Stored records
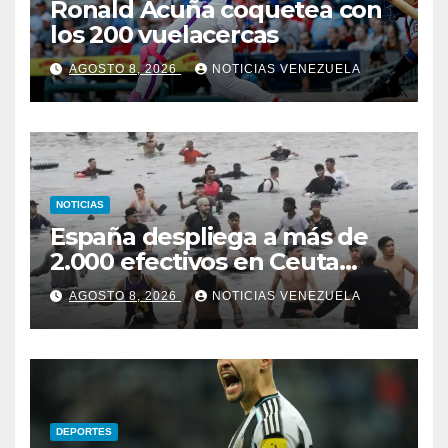
Ronald Acuña coquetea con
los 200 vuelacercas
AGOSTO 8, 2026
NOTICIAS VENEZUELA
NOTICIAS
España despliega a más de
2.000 efectivos en Ceuta
ante nueva oleada migratoria
AGOSTO 8, 2026
NOTICIAS VENEZUELA
DEPORTES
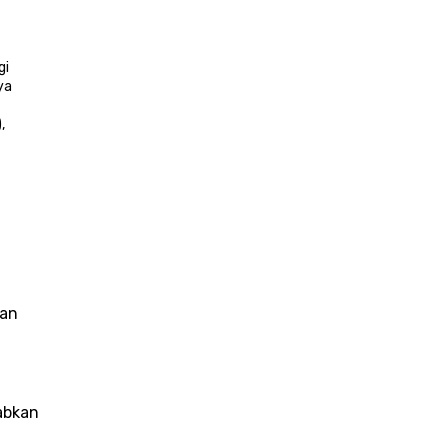
i 
a 
 
an 
bkan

**Work request**
Output the records above exactly, leaving out pictures.

**Expected answer**
Ronald Acuña coquetea con
los 200 vuelacercas
AGOSTO 8, 2026
NOTICIAS VENEZUELA
NOTICIAS
España despliega a más de
2.000 efectivos en Ceuta
ante nueva oleada migratoria
AGOSTO 8, 2026
NOTICIAS VENEZUELA
DEPORTES
i 
a 
 
an 
bkan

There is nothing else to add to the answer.